Page images and extracted text
______________________________
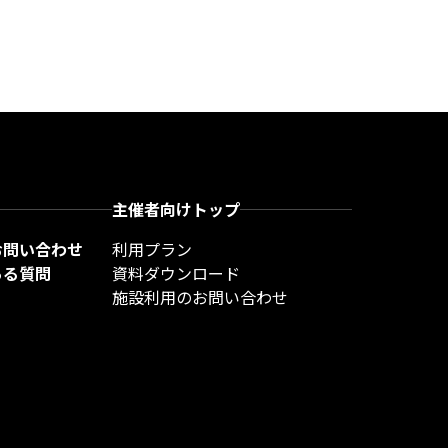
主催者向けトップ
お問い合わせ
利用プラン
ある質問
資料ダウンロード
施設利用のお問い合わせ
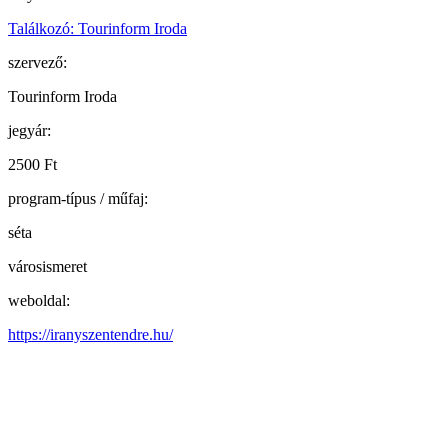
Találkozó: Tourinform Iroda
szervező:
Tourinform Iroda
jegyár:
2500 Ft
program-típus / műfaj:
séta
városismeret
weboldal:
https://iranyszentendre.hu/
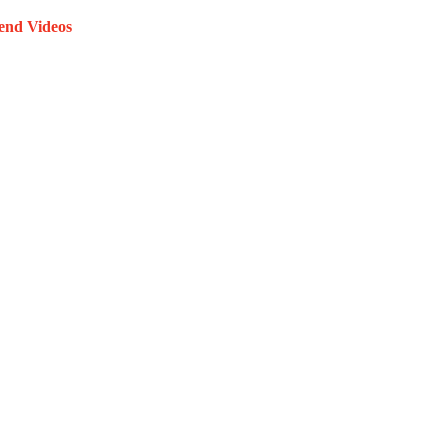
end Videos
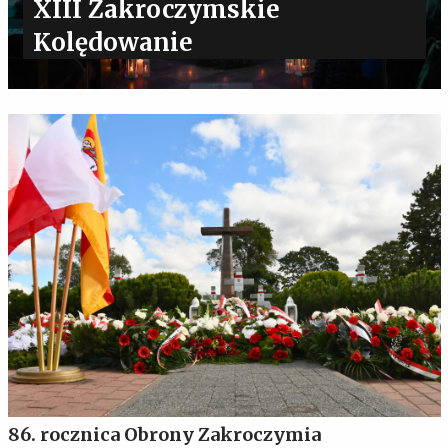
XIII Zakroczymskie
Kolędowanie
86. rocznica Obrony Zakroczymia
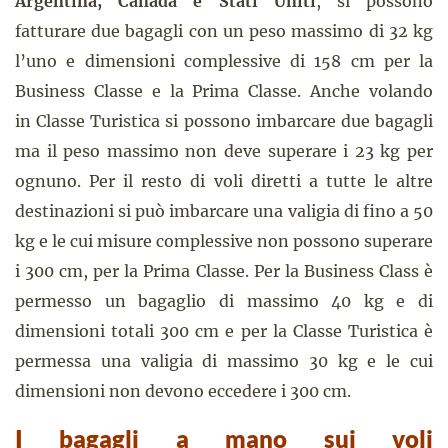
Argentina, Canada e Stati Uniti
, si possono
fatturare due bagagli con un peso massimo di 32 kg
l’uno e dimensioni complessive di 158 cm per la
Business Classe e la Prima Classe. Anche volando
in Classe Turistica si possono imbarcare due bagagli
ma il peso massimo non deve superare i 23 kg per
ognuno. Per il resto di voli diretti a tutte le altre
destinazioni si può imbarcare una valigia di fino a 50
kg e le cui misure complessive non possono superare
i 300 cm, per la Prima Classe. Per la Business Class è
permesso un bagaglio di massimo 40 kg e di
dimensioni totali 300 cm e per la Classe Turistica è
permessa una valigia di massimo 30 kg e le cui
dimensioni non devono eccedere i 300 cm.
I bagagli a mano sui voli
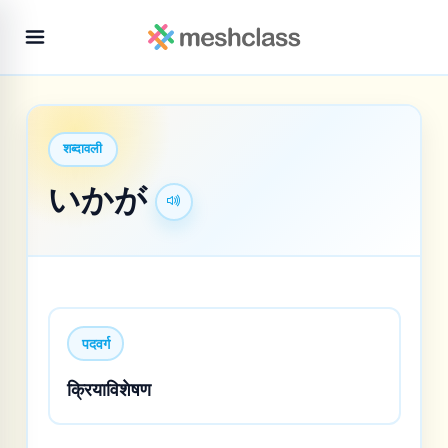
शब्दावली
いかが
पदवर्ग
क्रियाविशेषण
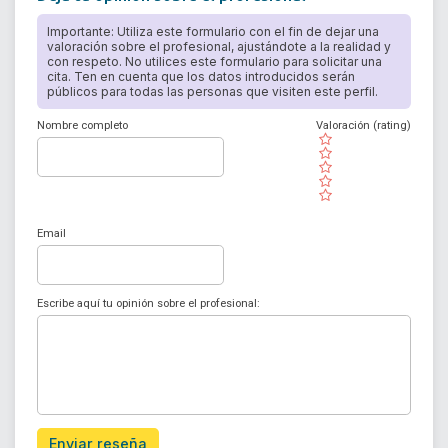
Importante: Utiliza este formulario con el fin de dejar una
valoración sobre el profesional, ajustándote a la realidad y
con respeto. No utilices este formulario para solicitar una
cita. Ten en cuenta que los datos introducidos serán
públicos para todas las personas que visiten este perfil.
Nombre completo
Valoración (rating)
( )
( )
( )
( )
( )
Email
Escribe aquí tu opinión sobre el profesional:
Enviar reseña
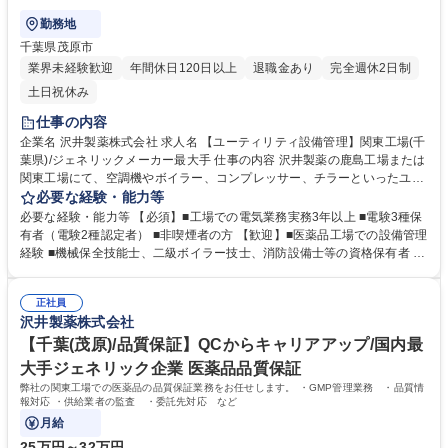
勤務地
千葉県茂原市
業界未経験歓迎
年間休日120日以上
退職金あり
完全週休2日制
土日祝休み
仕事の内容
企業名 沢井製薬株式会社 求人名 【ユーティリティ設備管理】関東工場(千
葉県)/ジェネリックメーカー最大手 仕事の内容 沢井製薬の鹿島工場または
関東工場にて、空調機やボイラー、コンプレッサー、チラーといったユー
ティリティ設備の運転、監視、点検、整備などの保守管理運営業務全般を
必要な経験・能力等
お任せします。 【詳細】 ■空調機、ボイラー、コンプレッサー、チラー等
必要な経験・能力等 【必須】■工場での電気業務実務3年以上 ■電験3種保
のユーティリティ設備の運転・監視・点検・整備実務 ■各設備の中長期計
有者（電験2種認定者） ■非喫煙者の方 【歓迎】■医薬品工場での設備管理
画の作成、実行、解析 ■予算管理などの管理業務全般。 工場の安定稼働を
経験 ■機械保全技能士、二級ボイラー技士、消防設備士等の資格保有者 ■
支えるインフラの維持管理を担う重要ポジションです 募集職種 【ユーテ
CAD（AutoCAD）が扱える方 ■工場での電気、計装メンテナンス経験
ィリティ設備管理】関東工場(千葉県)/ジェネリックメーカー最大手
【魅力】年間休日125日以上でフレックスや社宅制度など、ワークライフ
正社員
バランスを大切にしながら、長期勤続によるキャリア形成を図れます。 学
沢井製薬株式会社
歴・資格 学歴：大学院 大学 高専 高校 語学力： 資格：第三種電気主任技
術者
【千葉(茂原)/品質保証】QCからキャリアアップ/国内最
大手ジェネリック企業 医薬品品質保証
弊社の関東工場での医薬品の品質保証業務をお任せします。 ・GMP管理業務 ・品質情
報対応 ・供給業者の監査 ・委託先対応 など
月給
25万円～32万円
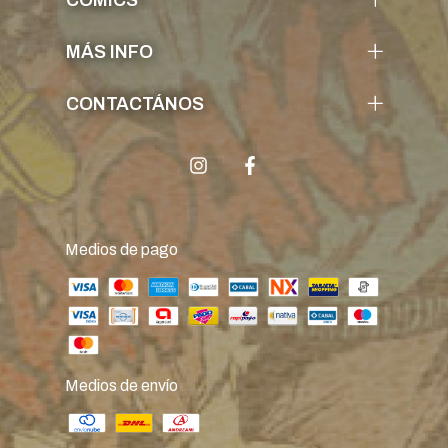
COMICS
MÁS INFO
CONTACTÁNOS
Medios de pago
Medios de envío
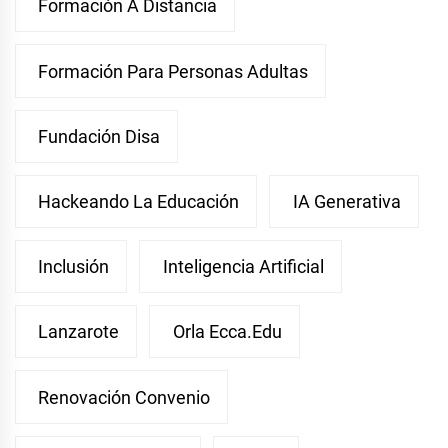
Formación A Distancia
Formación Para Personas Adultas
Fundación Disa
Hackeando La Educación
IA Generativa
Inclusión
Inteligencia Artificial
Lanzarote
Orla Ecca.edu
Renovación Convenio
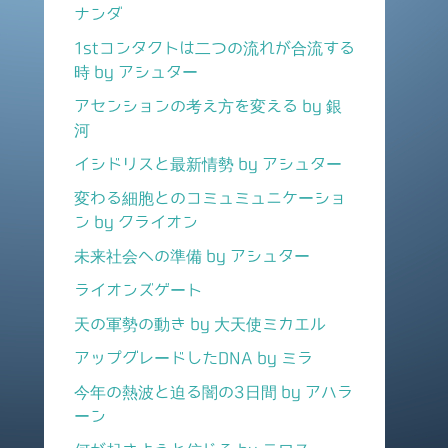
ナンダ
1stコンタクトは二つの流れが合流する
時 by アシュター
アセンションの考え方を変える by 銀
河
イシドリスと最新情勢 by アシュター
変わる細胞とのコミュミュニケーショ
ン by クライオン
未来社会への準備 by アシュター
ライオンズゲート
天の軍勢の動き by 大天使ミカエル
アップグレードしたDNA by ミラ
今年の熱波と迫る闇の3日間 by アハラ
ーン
______________________________
Required work | Say again, word for word, the lines beginning at the top of the data and ending with the line that has "86. rocznica Obrony Zakroczymia". Skip the pictures.

Problem solution |
主催者向けトップ
お問い合わせ
利用プラン
ある質問
資料ダウンロード
施設利用のお問い合わせ
Találkozó: Tourinform Iroda
szervező:
Tourinform Iroda
jegyár:
2500 Ft
program-típus / műfaj:
séta
városismeret
weboldal:
https://iranyszentendre.hu/
end Videos
XIII Zakroczymskie
Kolędowanie
86. rocznica Obrony Zakroczymia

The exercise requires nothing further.